Computer haben ein Problem mit Zufallsberechnungen

In der Realität sind die meisten in Computerprogrammen verwendeten Zufallszahlen pseudozufällig, das heißt, sie werden auf vorhersagbare Weise unter Verwendung einer mathematischen Formel erzeugt. Dies ist für viele Zwecke in Ordnung, aber für echte Zufallszahlen wie in Lotterien, bei Würfelspielen oder randomisierten wissenschaftlichen Experimentanordnungen sind diese pseudozufälligen Zahlen ungeeignet.
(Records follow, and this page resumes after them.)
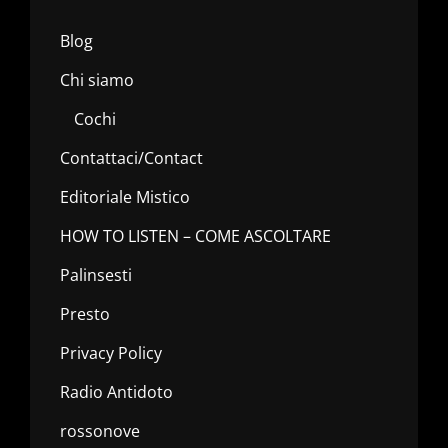
Blog
Chi siamo
Cochi
Contattaci/Contact
Editoriale Mistico
HOW TO LISTEN – COME ASCOLTARE
Palinsesti
Presto
Privacy Policy
Radio Antidoto
rossonove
Computer haben ein gewaltiges Problem mit Zufallsberechnungen. Die meisten Zufallszahlen, die von beliebigen Programmen oder Online-Tools erzeugt werden, sind eigentlich genau das nicht: zufällig. Programme brauchen eine Systematik. Häufig haben nämlich Zufallsgeneratoren mit Zufällen ihr eigentliches Problem. Und diese gibt es in der Stochastik, bei Gauß'schen Normalverteilungen (was übrigens auch bei Bildbearbeitungsprogrammen wie GIMP Anwendung findet), Lotto, Gewinnspielquoten oder dem berühmten Urnenmodell in der Mathematik. Doch eine realistische Berechnung dieses Zufalls ist schwierig.
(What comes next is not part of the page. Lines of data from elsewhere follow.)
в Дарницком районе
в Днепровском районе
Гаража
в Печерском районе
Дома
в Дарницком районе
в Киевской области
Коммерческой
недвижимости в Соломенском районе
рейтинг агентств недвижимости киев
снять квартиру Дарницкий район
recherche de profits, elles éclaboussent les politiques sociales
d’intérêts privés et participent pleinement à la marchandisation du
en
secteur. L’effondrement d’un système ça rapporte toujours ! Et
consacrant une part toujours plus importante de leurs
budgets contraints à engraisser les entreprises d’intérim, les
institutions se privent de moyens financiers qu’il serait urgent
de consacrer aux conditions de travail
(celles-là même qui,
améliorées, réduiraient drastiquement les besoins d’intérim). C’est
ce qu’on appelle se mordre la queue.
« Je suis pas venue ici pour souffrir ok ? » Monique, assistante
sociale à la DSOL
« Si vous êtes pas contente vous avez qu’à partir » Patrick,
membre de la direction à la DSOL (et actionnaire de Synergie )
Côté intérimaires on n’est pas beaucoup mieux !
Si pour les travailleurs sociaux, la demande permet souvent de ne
Der Supercomputer Alpha Go hat mit Zufallszahlen operiert, um unvorhersehbarere Strategien zu entwickeln. Das hat geholfen. Doch ist das schon KI?

Quo vadis KI?

Die obigen Ausführungen sollen vor allem einen Einblick geben. Denn eine Sache stört mich gewaltig: Gefühlt überall in medialer Berichterstattung, Pressemeldungen von Unternehmen oder sonstigen Veröffentlichungen wird der Begriff künstliche Intelligenz inflationär und zum Teil falsch verwendet. Häufig wissen diejenigen aber nicht einmal, wo der konkrete Unterschied liegt.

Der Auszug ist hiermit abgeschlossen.